Ekin Karaca - BİANET

Kuzey Kıbrıs'ta askerlik yapan ve "birliğinde hoşnutsuzluk yarattığı" iddiasıyla disiplin koğuşunda yedi günlük hapis cezasına çarptırılan Uğur Kantar, burada gördüğü işkence sonucu hayatını kaybetmesinin ardından Genelkurmay Başkanlığı, yaşananlarla ilgili bir açıklama yaptı.

Genelkurmay tarafından yapılan yazılı açıklamada "münferit" olarak değerlendirilen olayın basına yansıyış şekli şu sözlerle eleştirildi:

" (...)  maksatlı kişi ve çevreler tarafından münferit olayların genelleştirilerek, Türk Silahlı Kuvvetleri (TSK) mensuplarının büyük bir bölümüne teşmil edilme gayretleri ve buna benzer olayların devamlı gündemde tutularak vatandaşlarımızı TSK'dan ve yükümlüleri vatan hizmetinden soğutma ve TSK'yı tartışmalar içine çekme çabalarının, ülkesini gerçekten seven değerli ve sağduyulu halkımızın vicdanlarında akamete uğratılacağına ve halkımızın, içinden çıktığı bu milli ordusuna daima destek vereceğine gönülden inanılmaktadır."

Uğur Kantar'ın 25 Temmuz 2011'de Tümen Disiplin Ceza ve Tutukevi'nden çıkış işlemleri yapılırken sara hastalığı nedeniyle rahatsızlandığı iddiasına yer verilen açıklamada, Kantar'ın şiddete maruz kaldığı yönünde herhangi bir ifadeye yerilmemesi dikkat çekiyor.

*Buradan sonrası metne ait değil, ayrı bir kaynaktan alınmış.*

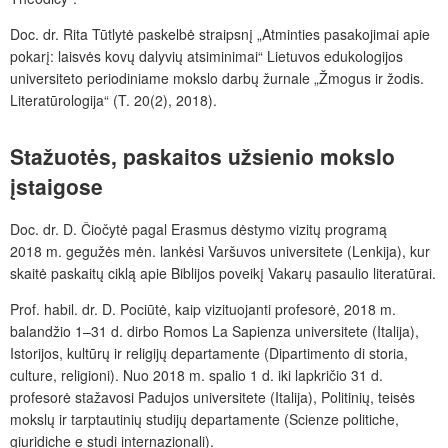
Doc. dr. Rita Tūtlytė paskelbė straipsnį „Atminties pasakojimai apie
pokarį: laisvės kovų dalyvių atsiminimai“ Lietuvos edukologijos
universiteto periodiniame mokslo darbų žurnale „Žmogus ir žodis.
Literatūrologija“ (T. 20(2), 2018).
Stažuotės,
paskaitos
užsienio
mokslo
įstaigose
Doc. dr. D. Čiočytė pagal Erasmus dėstymo vizitų programą
2018 m. gegužės mėn. lankėsi Varšuvos universitete (Lenkija), kur
skaitė paskaitų ciklą apie Biblijos poveikį Vakarų pasaulio literatūrai.
Prof.
habil. dr. D. Pociūtė,
kaip vizituojanti profesorė, 2018 m.
balandžio 1–31 d. dirbo Romos La Sapienza universitete (Italija),
Istorijos, kultūrų ir religijų departamente (Dipartimento di storia,
culture, religioni). Nuo 2018 m. spalio 1 d. iki lapkričio 31 d.
profesorė stažavosi Padujos universitete (Italija), Politinių, teisės
mokslų ir tarptautinių studijų departamente (Scienze politiche,
giuridiche e studi internazionali).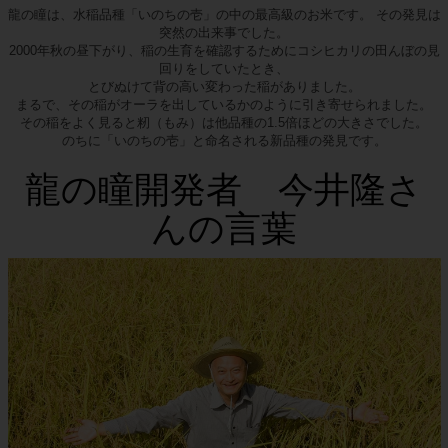
龍の瞳は、水稲品種「いのちの壱」の中の最高級のお米です。 その発見は
突然の出来事でした。
2000年秋の昼下がり、稲の生育を確認するためにコシヒカリの田んぼの見
回りをしていたとき、
とびぬけて背の高い変わった稲がありました。
まるで、その稲がオーラを出しているかのように引き寄せられました。
その稲をよく見ると籾（もみ）は他品種の1.5倍ほどの大きさでした。
のちに「いのちの壱」と命名される新品種の発見です。
龍の瞳開発者 今井隆さ
んの言葉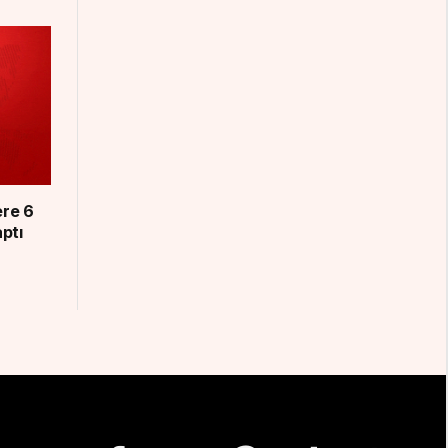
ere 6
aptı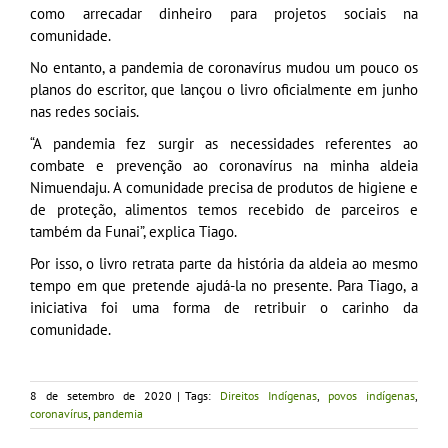
como arrecadar dinheiro para projetos sociais na
comunidade.
No entanto, a pandemia de coronavírus mudou um pouco os
planos do escritor, que lançou o livro oficialmente em junho
nas redes sociais.
“A pandemia fez surgir as necessidades referentes ao
combate e prevenção ao coronavírus na minha aldeia
Nimuendaju. A comunidade precisa de produtos de higiene e
de proteção, alimentos temos recebido de parceiros e
também da Funai”, explica Tiago.
Por isso, o livro retrata parte da história da aldeia ao mesmo
tempo em que pretende ajudá-la no presente. Para Tiago, a
iniciativa foi uma forma de retribuir o carinho da
comunidade.
8 de setembro de 2020
|
Tags:
Direitos Indígenas
,
povos indígenas
,
coronavírus
,
pandemia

"Doktorlar yanlış yönlendirildi"

Genelkurmay Başkanlığı'nın açıklamasını bianet'e değerlendiren Kantar ailesinin avukatlarından Teoman Özkan, Genelkurmay'ın açıklamasıyla 25 Temmuz tarihinde Kıbrıs'ta hazırlanan ve Personel Binbaşı ve Kurmay Albay imzalarının yer aldığı mesaj formundaki ifadelerin aynı olduğunu söyledi.

Söz konusu mesaj formu yoluyla doktorların ve kamuoyunun yanlış yönlendirildiğini söyleyen Özkan, o formda da "sara hastalığı" yazıldığını, oysa darptan, susuzluktan ve güneşte bırakılmaktan dolayı Uğur'un fenalaştığını ifade etti.

Uğur'un "sara hastalığı" nedeniyle rahatsızlandığı gibi yanlış bir bilgi verilmeseydi doktorların da yanlış yönlendirilmemiş olacağına dikkat çeken Özkan, bu sonuçların yaşanmayacağını söyledi.

"Madem epilepsi, o zaman neden iki gardiyan tutuklandı?"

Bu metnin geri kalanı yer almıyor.